Il y a Gilles Lellouche en tête brûlée, le fonctionnaire vieux et aigri avant l’heure, qui n’a pas réussi à prendre le virage de la responsabilité administrative derrière un bureau quand il était encore temps. Il peut compter en toute circonstance sur ses deux hommes, Karim Leklou en élément sage qui veille sur l’équilibre des tempéraments au sein de l’équipe, et François Civil, le beau gosse un peu sur les nerfs, futur célibataire endurci qui ne fait pas la cuisine, mais qui sait parfaitement jouer de son charme sur la gente féminine pour en tirer des informations précieuses. Un microcosme professionnel des plus ordinaires en somme, qui préfère jouer aux cowboys urbains plutôt que de s’encombrer avec de la paperasse pour un scooter volé et par ailleurs laborieusement récupéré.

Or, ce qui les réunit en plus de leur loyauté infaillible sur le champ de bataille d’une ville de plus en plus aux mains de la pègre, c’est la conscience aiguë que, quoiqu’ils fassent, leur action ne produira de bénéfices pour personne.

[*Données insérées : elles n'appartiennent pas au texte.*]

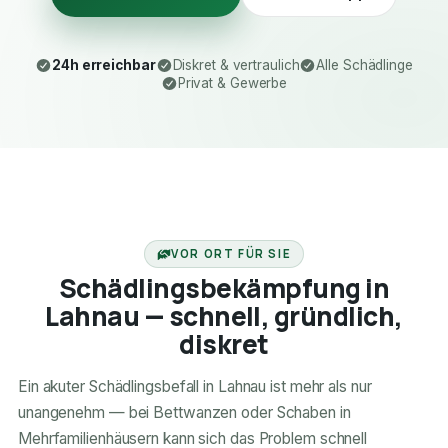
24h erreichbar
Diskret & vertraulich
Alle Schädlinge
Privat & Gewerbe
24H ERREICHBAR
VOR ORT FÜR SIE
Schädlingsbekämpfung in
Lahnau — schnell, gründlich,
diskret
Ein akuter Schädlingsbefall in Lahnau ist mehr als nur
unangenehm — bei Bettwanzen oder Schaben in
Mehrfamilienhäusern kann sich das Problem schnell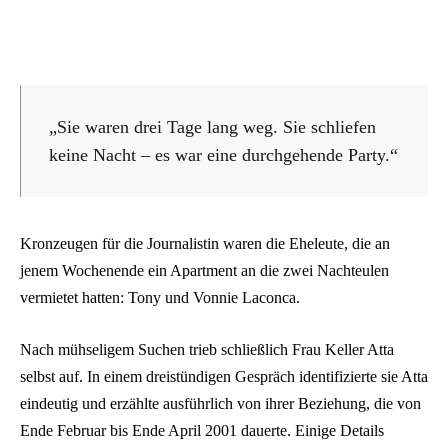
„Sie waren drei Tage lang weg. Sie schliefen
keine Nacht – es war eine durchgehende Party.“
Kronzeugen für die Journalistin waren die Eheleute, die an
jenem Wochenende ein Apartment an die zwei Nachteulen
vermietet hatten: Tony und Vonnie Laconca.
Nach mühseligem Suchen trieb schließlich Frau Keller Atta
selbst auf. In einem dreistündigen Gespräch identifizierte sie Atta
eindeutig und erzählte ausführlich von ihrer Beziehung, die von
Ende Februar bis Ende April 2001 dauerte. Einige Details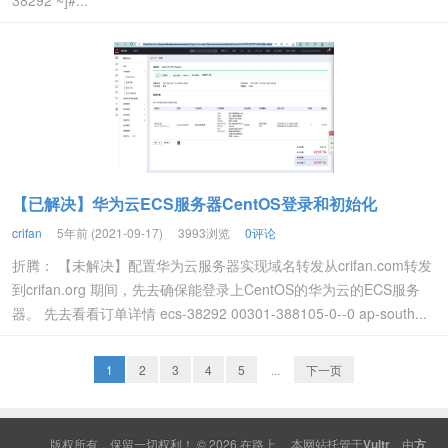
38292 ~]#...
【已解决】华为云ECS服务器CentOS登录和初始化
crifan
5年前 (2021-09-17)
3993浏览
0评论
折腾： 【未解决】配置华为云服务器实现域名转发从crifan.com转发
到crifan.org 期间，先去确保能登录上CentOS的华为云的ECS服务
器。 先去看看订单详情 ecs-38292 00301-388105-0--0 ap-south...
1
2
3
4
5
...
下一页
版权所有，保留一切权利！ © 2026
在路上
本网站托管于
Vultr
，由
方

© 2020 Jérôme Macé / Chi-fou-mi Productions / Studiocanal / France 2 Cinéma Tous droits réservés

Flic et voyou ?

Car qui sont les antagonistes dans cette affaire cinématographique plus efficace qu’originale ? Pendant les deux premiers grands mouvements du scénario, ce sont les maîtres de la cité. Une force plus abstraite que clairement identifiable, avec cette absence assez préjudiciable de personnages, qui donneraient un visage à cette organisation de l’ombre, millimétrée au cri d’alarme près pour préserver l’enceinte du fort des temps modernes contre l’intrusion de la police. La seule exception est Kenza Fortas dans le rôle de l’indic, la seule à vouloir tirer son épingle du jeu en agissant sur les deux tableaux. Avec des conséquences néfastes pour tout le monde, en parfaite cohérence filmique avec le fait qu’on la voit soit s’entretenir en cachette avec Antoine dans les ruines d’une politique caduque de constructions en bord de mer, soit tristement seule lors de sa dernière apparition à l’écran.

Et puis, tout bascule avec le troisième et dernier chapitre du récit. Alors qu’on a pu apprécier la modération du manichéisme jusque là, la transposition de l’intrigue en milieu carcéral le fait resurgir de plus beau. Avant même ce dispositif des plus ennuyeux qui indique au spectateur à la fin du film par voie de texte ce que sont devenus les personnages, ces derniers perdent à la fois leurs repères et leur poigne dramatique. A présent, ils ne se battent plus pour se rassurer eux-mêmes sur leur utilité sociale. Non, désormais il est exclusivement question de prouver leur innocence et la pureté de leurs motifs dans ce léger écart à la loi, ayant conduit malgré tout à cette victoire très éphémère sur les voyous de la drogue.

Leur ennemi a désormais un nom : c’est le vilain système du calcul politique, la lâcheté de la hiérarchie qui retire ses jetons dès que l’opinion publique risque de s’offusquer. Sans aucun doute, on a déjà entendu des morales plus téméraires dans la riche tradition du cinéma policier en France !

© 2020 Jérôme Macé / Chi-fou-mi Productions / Studiocanal / France 2 Cinéma Tous droits réservés

Conclusion

Qui sait à quel endroit la discussion interminable sur la vocation de la police dans notre cher pays se trouvera, quand Bac Nord aura enfin le privilège de sortir sur les écrans de cinéma ? Finalement, peu importe, puisque le quatrième long-métrage de Cédric Jimenez alimente avant tout des philosophies de l’ordre et de la loi qui demeurent pérennes chez nous. Il le fait certes en flirtant parfois d’un peu trop près avec les clichés du genre. Mais dans l’ensemble, le récit reste plutôt solide, porté par des interprétations elles aussi sans faux pas notable. Y compris celle de Adèle Exarchopoulos, qu’on est content de retrouver avec un timbre de voix plus posé que celui dans son film précédent chez Quentin Dupieux.